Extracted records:
---*---

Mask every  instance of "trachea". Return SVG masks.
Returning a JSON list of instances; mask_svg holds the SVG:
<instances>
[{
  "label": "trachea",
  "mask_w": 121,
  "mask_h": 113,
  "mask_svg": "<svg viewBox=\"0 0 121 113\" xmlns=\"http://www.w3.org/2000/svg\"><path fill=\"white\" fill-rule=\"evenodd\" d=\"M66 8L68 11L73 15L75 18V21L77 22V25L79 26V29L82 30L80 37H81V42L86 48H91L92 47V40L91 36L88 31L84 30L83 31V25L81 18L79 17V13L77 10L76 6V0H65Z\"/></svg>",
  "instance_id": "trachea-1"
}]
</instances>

---*---

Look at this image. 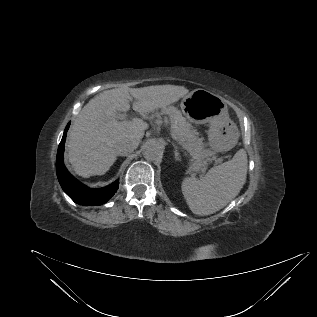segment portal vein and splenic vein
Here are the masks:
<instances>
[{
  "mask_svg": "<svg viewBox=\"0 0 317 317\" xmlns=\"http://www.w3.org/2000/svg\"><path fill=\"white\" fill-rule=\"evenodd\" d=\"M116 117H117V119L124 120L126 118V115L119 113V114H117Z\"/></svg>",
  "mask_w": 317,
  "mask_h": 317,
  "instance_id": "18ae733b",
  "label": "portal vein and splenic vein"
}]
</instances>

---*---

**Activity:**
Collect each line of the entries that has the word "trachea", copying it in full.

**Task result:**
Mask every  instance of "trachea". Return SVG masks.
  "label": "trachea",
  "instance_id": "trachea-1"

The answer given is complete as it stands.